▶ **REQUIRED ACTION**: Leaving out the pictures, transcribe all of the records faithfully.

** Opening DATASET EXTRACT block **

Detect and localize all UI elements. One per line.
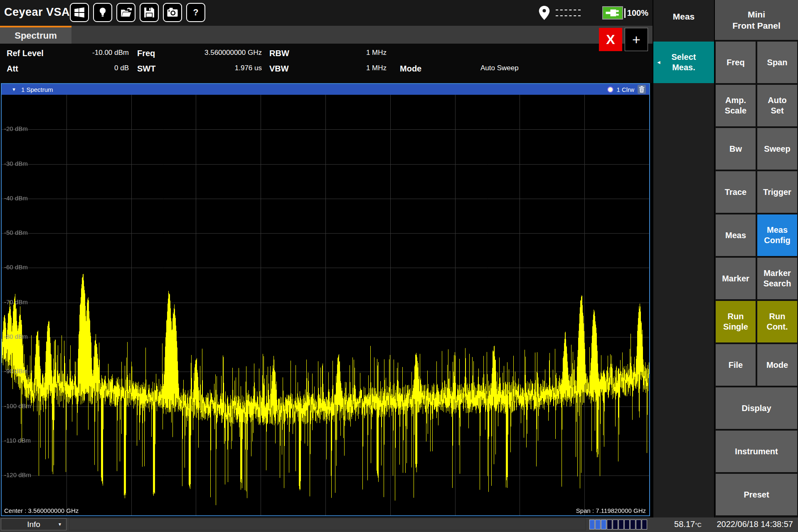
att-value[interactable]: 0 dB: [50, 64, 129, 72]
app-title: Ceyear VSA: [4, 6, 70, 19]
chart-area: -20 dBm-30 dBm-40 dBm-50 dBm-60 dBm-70 d…: [2, 95, 649, 515]
titlebar-icon-list: ?: [70, 3, 205, 22]
open-file-icon-button[interactable]: [116, 3, 135, 22]
app-root: Ceyear VSA ? 100% Spectrum X + Ref Level…: [0, 0, 798, 532]
panel-button-instrument[interactable]: Instrument: [716, 431, 797, 472]
panel-button-run-single[interactable]: Run Single: [716, 301, 756, 342]
battery-percent: 100%: [624, 8, 648, 18]
add-tab-button[interactable]: +: [625, 28, 648, 51]
windows-icon-button[interactable]: [70, 3, 89, 22]
progress-segment: [601, 520, 606, 530]
select-meas-button[interactable]: ◄ Select Meas.: [653, 42, 714, 83]
freq-value[interactable]: 3.560000000 GHz: [166, 49, 262, 57]
panel-button-meas-config[interactable]: Meas Config: [757, 214, 797, 256]
battery-icon: [602, 6, 623, 20]
progress-segment: [630, 520, 635, 530]
progress-bar: [589, 520, 647, 530]
att-label[interactable]: Att: [7, 64, 18, 74]
swt-label[interactable]: SWT: [137, 64, 155, 74]
progress-segment: [618, 520, 624, 530]
swt-value[interactable]: 1.976 us: [166, 64, 262, 72]
screenshot-icon-button[interactable]: [163, 3, 182, 22]
bulb-icon-button[interactable]: [93, 3, 112, 22]
message-area: [69, 518, 586, 530]
help-icon: ?: [190, 6, 202, 19]
progress-segment: [636, 520, 641, 530]
panel-button-auto-set[interactable]: Auto Set: [757, 85, 797, 126]
tab-bar: Spectrum: [0, 26, 653, 44]
panel-button-meas[interactable]: Meas: [716, 214, 756, 256]
front-panel-grid: FreqSpanAmp. ScaleAuto SetBwSweepTraceTr…: [716, 42, 797, 515]
panel-button-bw[interactable]: Bw: [716, 128, 756, 170]
panel-button-sweep[interactable]: Sweep: [757, 128, 797, 170]
span-frequency-label: Span : 7.119820000 GHz: [576, 507, 646, 514]
gps-status-lines: [556, 7, 581, 19]
progress-segment: [589, 520, 595, 530]
vbw-label[interactable]: VBW: [269, 64, 289, 74]
window-title: 1 Spectrum: [21, 86, 53, 93]
spectrum-window-header: ▼ 1 Spectrum 1 Clrw: [2, 84, 649, 95]
titlebar: Ceyear VSA ? 100%: [0, 0, 653, 26]
meas-menu-header: Meas: [653, 0, 714, 33]
meas-menu-column: Meas ◄ Select Meas.: [653, 0, 714, 517]
progress-segment: [642, 520, 647, 530]
panel-button-trace[interactable]: Trace: [716, 171, 756, 213]
panel-button-mode[interactable]: Mode: [757, 344, 797, 386]
trace-mode-label[interactable]: 1 Clrw: [616, 86, 634, 93]
titlebar-status: 100%: [539, 0, 648, 26]
mini-front-panel-title: Mini Front Panel: [715, 0, 798, 40]
panel-button-marker[interactable]: Marker: [716, 258, 756, 299]
panel-button-run-cont[interactable]: Run Cont.: [757, 301, 797, 342]
svg-text:?: ?: [193, 7, 199, 17]
select-meas-label: Select Meas.: [672, 52, 696, 73]
collapse-menu-arrow-icon: ◄: [656, 59, 661, 66]
bottom-bar: Info ▼ 58.17°C 2022/06/18 14:38:57: [0, 517, 798, 532]
bulb-icon: [96, 6, 109, 19]
ref-level-value[interactable]: -10.00 dBm: [50, 49, 129, 57]
rbw-label[interactable]: RBW: [269, 49, 289, 58]
trace-indicator-icon[interactable]: [607, 86, 613, 93]
info-dropdown-label: Info: [27, 520, 40, 529]
collapse-window-icon[interactable]: ▼: [12, 87, 16, 92]
panel-button-display[interactable]: Display: [716, 387, 797, 429]
panel-button-amp-scale[interactable]: Amp. Scale: [716, 85, 756, 126]
info-dropdown[interactable]: Info ▼: [1, 518, 66, 530]
chevron-down-icon: ▼: [58, 522, 62, 527]
datetime-readout: 2022/06/18 14:38:57: [717, 520, 793, 529]
spectrum-window: ▼ 1 Spectrum 1 Clrw -20 dBm-30 dBm-40 dB…: [1, 83, 650, 516]
ref-level-label[interactable]: Ref Level: [7, 49, 44, 58]
windows-icon: [73, 6, 86, 19]
settings-bar: Ref Level -10.00 dBm Freq 3.560000000 GH…: [0, 44, 653, 83]
rbw-value[interactable]: 1 MHz: [303, 49, 387, 57]
vbw-value[interactable]: 1 MHz: [303, 64, 387, 72]
progress-segment: [607, 520, 612, 530]
panel-button-file[interactable]: File: [716, 344, 756, 386]
progress-segment: [613, 520, 618, 530]
close-tab-button[interactable]: X: [599, 28, 622, 51]
tab-spectrum-label: Spectrum: [15, 30, 57, 41]
save-icon: [143, 6, 155, 19]
help-icon-button[interactable]: ?: [186, 3, 205, 22]
delete-trace-button[interactable]: [638, 85, 646, 94]
panel-button-freq[interactable]: Freq: [716, 42, 756, 83]
mode-label[interactable]: Mode: [400, 64, 421, 74]
center-frequency-label: Center : 3.560000000 GHz: [4, 507, 79, 514]
panel-button-trigger[interactable]: Trigger: [757, 171, 797, 213]
panel-button-marker-search[interactable]: Marker Search: [757, 258, 797, 299]
save-icon-button[interactable]: [140, 3, 159, 22]
panel-button-preset[interactable]: Preset: [716, 474, 797, 515]
spectrum-canvas[interactable]: [2, 95, 649, 515]
temperature-readout: 58.17°C: [661, 520, 715, 529]
panel-button-span[interactable]: Span: [757, 42, 797, 83]
freq-label[interactable]: Freq: [137, 49, 155, 58]
tab-spectrum[interactable]: Spectrum: [0, 26, 71, 44]
location-pin-icon: [539, 6, 550, 20]
screenshot-icon: [166, 6, 179, 19]
mode-value[interactable]: Auto Sweep: [480, 64, 519, 72]
progress-segment: [624, 520, 630, 530]
progress-segment: [595, 520, 601, 530]
open-file-icon: [120, 6, 132, 19]
mini-front-panel: Mini Front Panel FreqSpanAmp. ScaleAuto …: [715, 0, 798, 517]
temperature-unit: °C: [695, 522, 702, 528]
trash-icon: [639, 86, 645, 93]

** Closing DATASET EXTRACT block **

▶ **ANSWER TO THIS PROBLEM**:
Detect and localize all UI elements. One per line.
att-value[interactable]: 0 dB: [50, 64, 129, 72]
app-title: Ceyear VSA: [4, 6, 70, 19]
chart-area: -20 dBm-30 dBm-40 dBm-50 dBm-60 dBm-70 d…: [2, 95, 649, 515]
titlebar-icon-list: ?: [70, 3, 205, 22]
open-file-icon-button[interactable]: [116, 3, 135, 22]
app-root: Ceyear VSA ? 100% Spectrum X + Ref Level…: [0, 0, 798, 532]
panel-button-instrument[interactable]: Instrument: [716, 431, 797, 472]
panel-button-run-single[interactable]: Run Single: [716, 301, 756, 342]
battery-percent: 100%: [624, 8, 648, 18]
add-tab-button[interactable]: +: [625, 28, 648, 51]
windows-icon-button[interactable]: [70, 3, 89, 22]
progress-segment: [601, 520, 606, 530]
select-meas-button[interactable]: ◄ Select Meas.: [653, 42, 714, 83]
freq-value[interactable]: 3.560000000 GHz: [166, 49, 262, 57]
panel-button-meas-config[interactable]: Meas Config: [757, 214, 797, 256]
battery-icon: [602, 6, 623, 20]
progress-segment: [630, 520, 635, 530]
progress-bar: [589, 520, 647, 530]
att-label[interactable]: Att: [7, 64, 18, 74]
swt-label[interactable]: SWT: [137, 64, 155, 74]
progress-segment: [618, 520, 624, 530]
swt-value[interactable]: 1.976 us: [166, 64, 262, 72]
screenshot-icon-button[interactable]: [163, 3, 182, 22]
bulb-icon-button[interactable]: [93, 3, 112, 22]
message-area: [69, 518, 586, 530]
help-icon: ?: [190, 6, 202, 19]
progress-segment: [636, 520, 641, 530]
panel-button-auto-set[interactable]: Auto Set: [757, 85, 797, 126]
tab-bar: Spectrum: [0, 26, 653, 44]
panel-button-meas[interactable]: Meas: [716, 214, 756, 256]
front-panel-grid: FreqSpanAmp. ScaleAuto SetBwSweepTraceTr…: [716, 42, 797, 515]
panel-button-bw[interactable]: Bw: [716, 128, 756, 170]
panel-button-sweep[interactable]: Sweep: [757, 128, 797, 170]
span-frequency-label: Span : 7.119820000 GHz: [576, 507, 646, 514]
gps-status-lines: [556, 7, 581, 19]
progress-segment: [589, 520, 595, 530]
vbw-label[interactable]: VBW: [269, 64, 289, 74]
window-title: 1 Spectrum: [21, 86, 53, 93]
spectrum-window-header: ▼ 1 Spectrum 1 Clrw: [2, 84, 649, 95]
titlebar: Ceyear VSA ? 100%: [0, 0, 653, 26]
meas-menu-header: Meas: [653, 0, 714, 33]
meas-menu-column: Meas ◄ Select Meas.: [653, 0, 714, 517]
progress-segment: [642, 520, 647, 530]
panel-button-trace[interactable]: Trace: [716, 171, 756, 213]
panel-button-mode[interactable]: Mode: [757, 344, 797, 386]
trace-mode-label[interactable]: 1 Clrw: [616, 86, 634, 93]
titlebar-status: 100%: [539, 0, 648, 26]
mini-front-panel-title: Mini Front Panel: [715, 0, 798, 40]
panel-button-marker[interactable]: Marker: [716, 258, 756, 299]
panel-button-run-cont[interactable]: Run Cont.: [757, 301, 797, 342]
svg-text:?: ?: [193, 7, 199, 17]
select-meas-label: Select Meas.: [672, 52, 696, 73]
collapse-menu-arrow-icon: ◄: [656, 59, 661, 66]
bottom-bar: Info ▼ 58.17°C 2022/06/18 14:38:57: [0, 517, 798, 532]
bulb-icon: [96, 6, 109, 19]
ref-level-value[interactable]: -10.00 dBm: [50, 49, 129, 57]
rbw-label[interactable]: RBW: [269, 49, 289, 58]
trace-indicator-icon[interactable]: [607, 86, 613, 93]
info-dropdown-label: Info: [27, 520, 40, 529]
collapse-window-icon[interactable]: ▼: [12, 87, 16, 92]
panel-button-display[interactable]: Display: [716, 387, 797, 429]
panel-button-amp-scale[interactable]: Amp. Scale: [716, 85, 756, 126]
info-dropdown[interactable]: Info ▼: [1, 518, 66, 530]
chevron-down-icon: ▼: [58, 522, 62, 527]
datetime-readout: 2022/06/18 14:38:57: [717, 520, 793, 529]
spectrum-window: ▼ 1 Spectrum 1 Clrw -20 dBm-30 dBm-40 dB…: [1, 83, 650, 516]
ref-level-label[interactable]: Ref Level: [7, 49, 44, 58]
windows-icon: [73, 6, 86, 19]
settings-bar: Ref Level -10.00 dBm Freq 3.560000000 GH…: [0, 44, 653, 83]
rbw-value[interactable]: 1 MHz: [303, 49, 387, 57]
vbw-value[interactable]: 1 MHz: [303, 64, 387, 72]
progress-segment: [607, 520, 612, 530]
panel-button-file[interactable]: File: [716, 344, 756, 386]
progress-segment: [613, 520, 618, 530]
close-tab-button[interactable]: X: [599, 28, 622, 51]
tab-spectrum-label: Spectrum: [15, 30, 57, 41]
save-icon: [143, 6, 155, 19]
help-icon-button[interactable]: ?: [186, 3, 205, 22]
delete-trace-button[interactable]: [638, 85, 646, 94]
panel-button-freq[interactable]: Freq: [716, 42, 756, 83]
mode-label[interactable]: Mode: [400, 64, 421, 74]
center-frequency-label: Center : 3.560000000 GHz: [4, 507, 79, 514]
panel-button-trigger[interactable]: Trigger: [757, 171, 797, 213]
panel-button-marker-search[interactable]: Marker Search: [757, 258, 797, 299]
save-icon-button[interactable]: [140, 3, 159, 22]
panel-button-preset[interactable]: Preset: [716, 474, 797, 515]
spectrum-canvas[interactable]: [2, 95, 649, 515]
temperature-readout: 58.17°C: [661, 520, 715, 529]
panel-button-span[interactable]: Span: [757, 42, 797, 83]
freq-label[interactable]: Freq: [137, 49, 155, 58]
tab-spectrum[interactable]: Spectrum: [0, 26, 71, 44]
location-pin-icon: [539, 6, 550, 20]
screenshot-icon: [166, 6, 179, 19]
mode-value[interactable]: Auto Sweep: [480, 64, 519, 72]
progress-segment: [624, 520, 630, 530]
progress-segment: [595, 520, 601, 530]
open-file-icon: [120, 6, 132, 19]
mini-front-panel: Mini Front Panel FreqSpanAmp. ScaleAuto …: [715, 0, 798, 517]
temperature-unit: °C: [695, 522, 702, 528]
trash-icon: [639, 86, 645, 93]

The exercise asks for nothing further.